Indeed, the very concept of structure itself involves a minimum of three terms; "there are always three terms in the structure."
The opposition between imaginary dyads and symbolic triads is complicated by Lacan's discussion of the 'imaginary triad.' The imaginary triad is Lacan's attempt to theorise the preoedipal stage in terms other than those of a merely dual relationship, and refers to the moment preceding the Oedipus complex, when a third element (the imaginary phallus) circulates between the mother and infant. When the father intervenes in the Oedipus complex he can therefore be seen either as a third element (between mother and child) or as a fourth element (in addition to mother, child and phallus). It is for this reason that Lacan writes that in the Oedipus complex "it is not a question of a father-mother-child triangle, but of a triangle (father)-phallus-mother-child."
One of Lacan's most frequent criticisms of the psychoanalytic theory of his day is that it constantly fails to theorise the role of the symbolic, and thus reduces the psychoanalytic encounter to an imaginary dual relationship between analyst and analysand.
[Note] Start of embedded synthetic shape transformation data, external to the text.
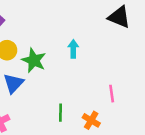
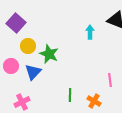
cyan arrow: (73, 49) -> (90, 32), moved

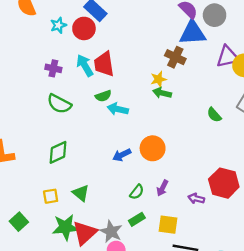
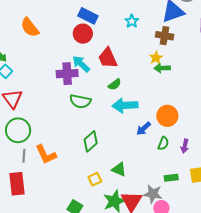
cyan star: (58, 25) -> (132, 21), moved
cyan arrow: (85, 65) -> (81, 64), moved
purple cross: (53, 68) -> (67, 74), size x1.5
cyan arrow: (118, 109) -> (125, 105), moved, size x1.4
green semicircle: (137, 192) -> (163, 143), moved
green rectangle: (137, 219) -> (171, 178), turned 40

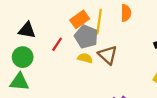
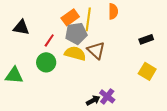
gray pentagon: (86, 37) -> (76, 33), turned -30
green circle: (23, 57) -> (46, 62), moved
yellow semicircle: (85, 58) -> (75, 53), size x1.5

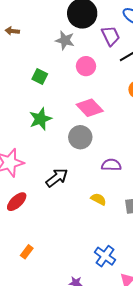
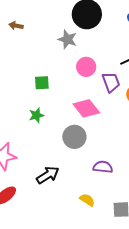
purple trapezoid: (111, 36) -> (111, 82), moved
green square: (40, 77) -> (42, 83), moved, turned -35
green star: (40, 119) -> (36, 115), size x0.7

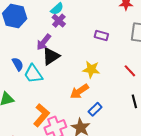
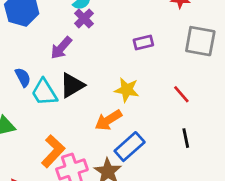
purple rectangle: (101, 36) -> (143, 42), turned -32
black triangle: (51, 56) -> (72, 85), moved
blue rectangle: (95, 109) -> (130, 147), size x1.5

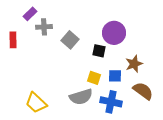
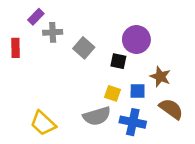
brown star: (134, 64) -> (160, 77), turned -30

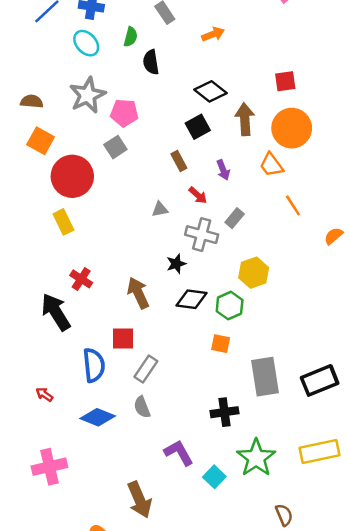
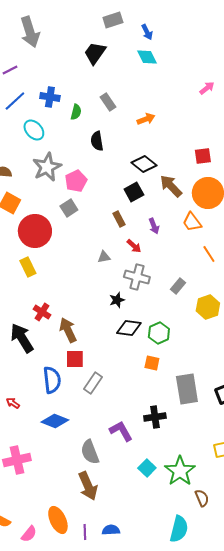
green semicircle: (131, 37) -> (76, 112), moved
cyan ellipse: (86, 43) -> (34, 130), moved
pink pentagon: (124, 113) -> (76, 181), turned -30
brown arrow: (245, 119) -> (171, 186), turned -40
gray rectangle: (235, 218) -> (178, 286), moved
yellow hexagon: (254, 273) -> (208, 307), moved
brown arrow: (138, 293) -> (68, 330), moved
gray semicircle: (142, 407) -> (90, 452), moved, size x1.4
purple L-shape: (179, 453) -> (121, 431), moved
green star: (256, 458) -> (180, 471), moved

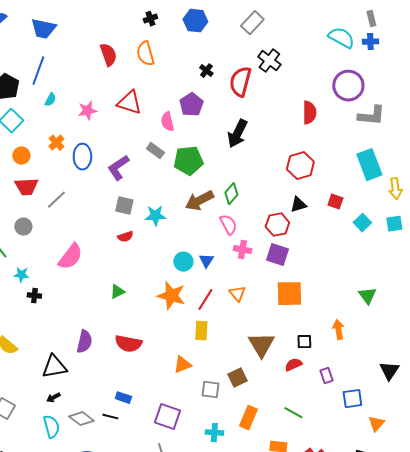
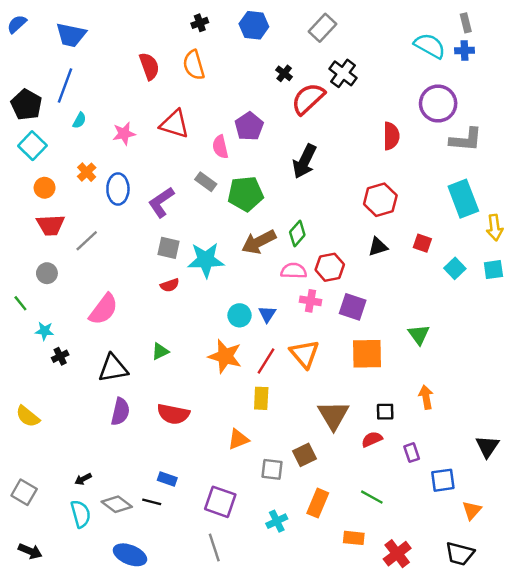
black cross: (206, 71) -> (284, 73), moved
red semicircle: (240, 82) -> (308, 99), turned 32
cyan star: (155, 216) -> (206, 260), size x1.4
pink semicircle: (228, 225) -> (294, 271), turned -60
red hexagon: (277, 225) -> (330, 267), moved
orange triangle: (237, 294) -> (304, 354), size x1.5
black cross: (34, 296) -> (60, 356), turned -32
green triangle: (367, 296) -> (419, 335), moved
black triangle: (54, 367) -> (113, 368), moved
cyan cross: (214, 433) -> (277, 521), turned -30

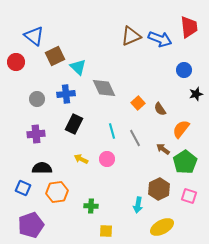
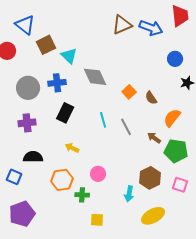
gray circle: (37, 99) -> (28, 88), size x1.5
pink circle: (107, 159) -> (98, 174), moved
green pentagon: (185, 162) -> (176, 151), turned -30
orange hexagon: (57, 192) -> (62, 180), moved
In particular, it reduces analytic treatment to an ego-to-ego encounter which, because of the aggressivity inherent in all imaginary dual relations, often degenerates into a 'fight to the death' between analyst and analysand, a power struggle in which they are 'at daggers drawn.'
Against such a misconception, Lacan insists on the function of the symbolic in the analytic process, which introduces the Other as the third term in the analytic encounter. "It is within a three- rather than two-term relation that we have to formulate the analytic experience." Rather than seeing the treatment as a power struggle in which the analyst must overcome the patient's resistance, which is not psychoanalysis but suggestion, the analyst must realise that both he and the patient are equally subjected to the power of a third term: language itself. Lacan's rejection of duality can also be seen in his rejection of all dualistic schemes of thought in favour of triadic schemes; "all two-sided relationships are always stamped with the style of the imaginary." For example instead of the traditional binary opposition between what is real and what is imaginary, Lacan proposes a tripartite model of real, imaginary and symbolic.
Other such triadic schemes are the three clinical structures of neurosis, psychosis and perversion; the three formations of the ego (ego-ideal, ideal ego and superego); the triad nature-culture-society; etc. However, as if to counteract this trend, Lacan also emphasised the importance of schemes involving four elements (see quaternary).